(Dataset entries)

▽

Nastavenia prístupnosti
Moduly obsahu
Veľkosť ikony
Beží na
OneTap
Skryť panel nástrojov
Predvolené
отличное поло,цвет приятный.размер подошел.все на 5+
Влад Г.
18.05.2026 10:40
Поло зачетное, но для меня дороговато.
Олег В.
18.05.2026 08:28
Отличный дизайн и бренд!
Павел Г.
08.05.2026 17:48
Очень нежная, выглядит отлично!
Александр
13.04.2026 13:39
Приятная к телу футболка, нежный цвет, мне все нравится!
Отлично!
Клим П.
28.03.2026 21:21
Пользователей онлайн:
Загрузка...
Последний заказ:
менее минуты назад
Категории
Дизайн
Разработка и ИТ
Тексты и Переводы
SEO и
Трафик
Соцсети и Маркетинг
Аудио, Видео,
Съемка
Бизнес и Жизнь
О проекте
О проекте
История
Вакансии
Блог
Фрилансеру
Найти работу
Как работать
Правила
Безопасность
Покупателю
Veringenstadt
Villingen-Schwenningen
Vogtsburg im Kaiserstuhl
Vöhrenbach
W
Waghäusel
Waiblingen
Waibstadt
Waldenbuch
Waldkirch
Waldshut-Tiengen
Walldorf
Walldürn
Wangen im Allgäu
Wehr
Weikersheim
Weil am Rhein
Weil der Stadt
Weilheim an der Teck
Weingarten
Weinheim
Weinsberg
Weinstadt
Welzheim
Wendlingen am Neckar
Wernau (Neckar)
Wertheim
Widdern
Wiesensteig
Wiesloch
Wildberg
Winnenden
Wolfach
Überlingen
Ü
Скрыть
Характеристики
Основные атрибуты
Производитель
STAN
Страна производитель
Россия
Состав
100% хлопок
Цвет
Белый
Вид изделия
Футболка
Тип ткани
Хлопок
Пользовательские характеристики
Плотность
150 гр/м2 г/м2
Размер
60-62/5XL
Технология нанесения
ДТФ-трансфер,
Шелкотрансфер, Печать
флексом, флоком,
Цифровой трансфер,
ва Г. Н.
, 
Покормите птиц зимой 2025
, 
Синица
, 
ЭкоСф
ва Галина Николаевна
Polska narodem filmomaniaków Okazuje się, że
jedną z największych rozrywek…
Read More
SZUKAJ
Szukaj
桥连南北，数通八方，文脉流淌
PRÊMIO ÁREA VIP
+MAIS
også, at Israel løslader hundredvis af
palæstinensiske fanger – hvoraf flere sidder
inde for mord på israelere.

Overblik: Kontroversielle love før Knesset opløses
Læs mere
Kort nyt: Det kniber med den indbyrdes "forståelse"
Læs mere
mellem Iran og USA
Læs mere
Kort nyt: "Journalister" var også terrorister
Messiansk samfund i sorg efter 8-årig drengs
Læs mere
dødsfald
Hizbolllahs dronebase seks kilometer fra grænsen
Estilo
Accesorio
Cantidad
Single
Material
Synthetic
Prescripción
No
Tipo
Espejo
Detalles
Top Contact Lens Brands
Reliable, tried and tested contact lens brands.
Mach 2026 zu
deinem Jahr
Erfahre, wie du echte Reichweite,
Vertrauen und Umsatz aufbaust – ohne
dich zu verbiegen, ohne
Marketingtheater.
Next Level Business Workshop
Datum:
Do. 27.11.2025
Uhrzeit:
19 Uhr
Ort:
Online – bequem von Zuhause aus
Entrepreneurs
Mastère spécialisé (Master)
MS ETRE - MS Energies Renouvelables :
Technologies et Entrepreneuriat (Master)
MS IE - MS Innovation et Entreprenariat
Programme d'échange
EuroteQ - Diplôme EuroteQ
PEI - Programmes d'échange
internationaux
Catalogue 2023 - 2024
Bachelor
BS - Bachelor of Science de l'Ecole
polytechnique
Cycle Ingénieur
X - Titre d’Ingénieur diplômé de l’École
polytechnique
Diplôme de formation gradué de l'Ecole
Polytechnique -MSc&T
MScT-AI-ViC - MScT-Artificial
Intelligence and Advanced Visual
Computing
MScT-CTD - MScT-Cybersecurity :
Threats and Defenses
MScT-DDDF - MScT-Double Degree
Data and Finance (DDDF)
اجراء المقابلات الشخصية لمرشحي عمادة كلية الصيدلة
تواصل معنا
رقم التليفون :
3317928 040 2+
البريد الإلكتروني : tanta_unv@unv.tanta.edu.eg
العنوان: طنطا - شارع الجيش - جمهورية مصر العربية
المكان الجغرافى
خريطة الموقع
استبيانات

△

(TASK) What belongs in the answer is each line of the data that has the word "også".

(ANSWER SECTION)
også, at Israel løslader hundredvis af
Kort nyt: "Journalister" var også terrorister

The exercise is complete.